# 2001 Keyless Remote FCC Part Number?



## Doc Hawk (Apr 8, 2005)

Hi Maxers,

I purchased my Maxima used, without a remote - it is equipped, but the dealer didn't have the FOB. I'm trying to replace it, and I've found some conflicting part numbers online. Some sites say that the KBRASTU15 fits the 02-04 Maxima, while others say that is the 01-04 model. Some sites show the NHVWBU43 matches the 01, while others say it is only for the 2000 Max. Which is correct? Since I'm buying online it'll be hard to return it if I get the wrong one. If some of you '01 owners would please post the FCC number from the back of your remote, I'd be much obliged.


Thanks for any help!

Doc Hawk
Central Coast, CA
'01 Pearl White Maxima SE


----------



## 05pathfinderguy (Apr 2, 2005)

Doc Hawk said:


> Hi Maxers,
> 
> I purchased my Maxima used, without a remote - it is equipped, but the dealer didn't have the FOB. I'm trying to replace it, and I've found some conflicting part numbers online.

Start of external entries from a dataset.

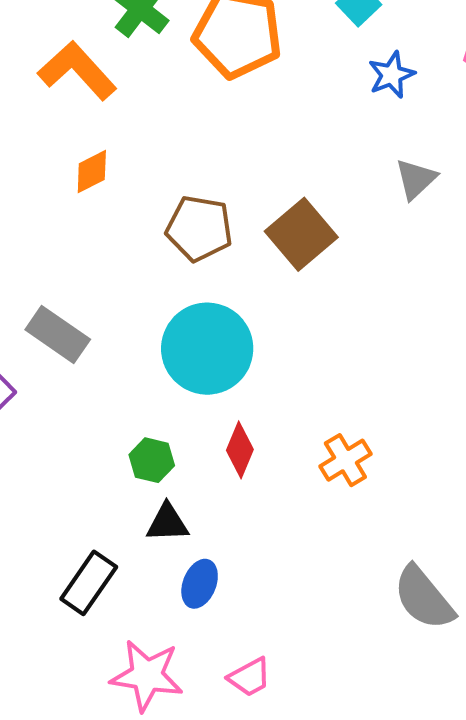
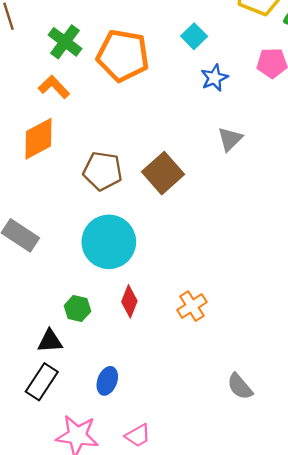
orange L-shape: (77, 71) -> (54, 87), moved, size x0.7
orange diamond: (92, 172) -> (38, 139), size x1.6
black triangle: (167, 523) -> (50, 341), moved
gray semicircle: (424, 598) -> (240, 386), size x0.7

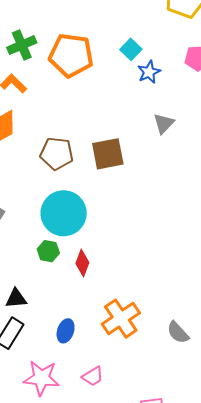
cyan square: (194, 36) -> (131, 49), moved
green cross: (65, 42) -> (22, 45), turned 32
brown square: (163, 173) -> (108, 154), turned 32
orange cross: (192, 306) -> (121, 319), moved, size x1.5
green hexagon: (77, 308) -> (48, 251), moved

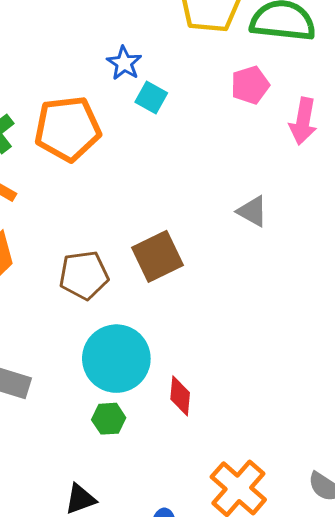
blue star: (149, 72) -> (124, 63), moved
gray triangle: (164, 123) -> (252, 211), moved, turned -30
red diamond: (82, 263) -> (180, 396), moved

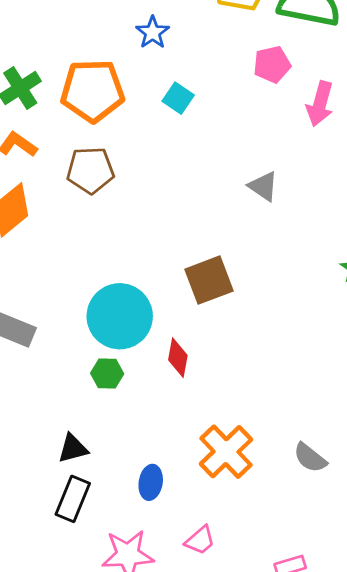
cyan square: (151, 98) -> (178, 98), moved
brown square: (158, 256) -> (209, 280), moved
brown pentagon: (84, 275) -> (90, 170), moved

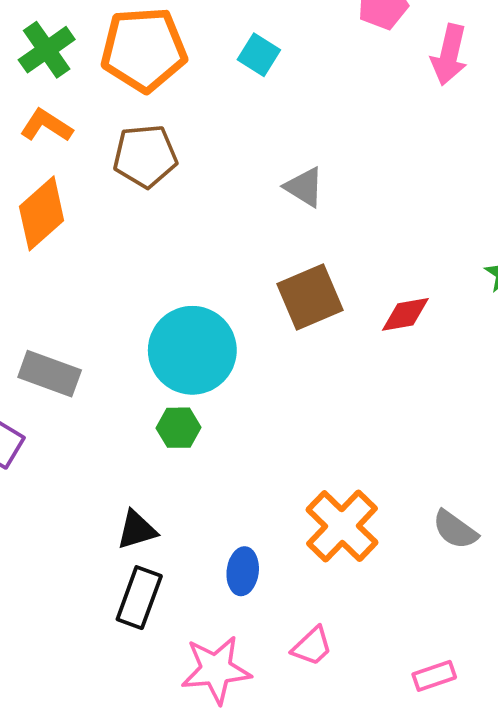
gray triangle: (263, 186) -> (304, 187), moved
red diamond: (178, 358) -> (405, 314), moved, turned 72

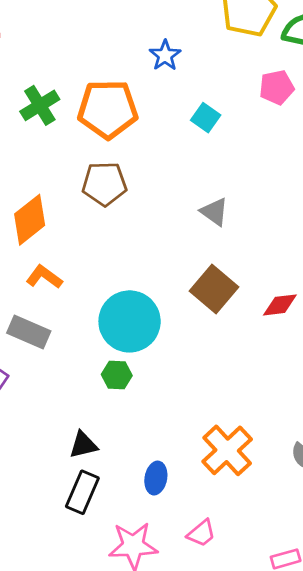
cyan square: (259, 55) -> (206, 118), moved
orange L-shape: (46, 126) -> (44, 277), moved
brown square: (310, 297) -> (214, 289), turned -30

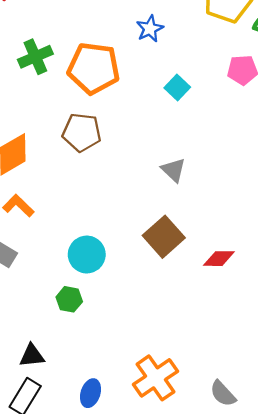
cyan circle: (130, 321) -> (87, 255), size x0.7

Some sites say that the KBRASTU15 fits the 02-04 Maxima, while others say that is the 01-04 model. Some sites show the NHVWBU43 matches the 01, while others say it is only for the 2000 Max. Which is correct? Since I'm buying online it'll be hard to return it if I get the wrong one. If some of you '01 owners would please post the FCC number from the back of your remote, I'd be much obliged.
> 
> ...


If youd like to send me your VIN, i will gladly look it up for you, and give you the nissan number as well as fcc.


----------



## silver maxse (Jun 13, 2017)

*[email protected]*

Need FCC Number inorder to get a Remote for my 2001 Nissan Maxima SE. can someone me, Please. Thanks, Mike


----------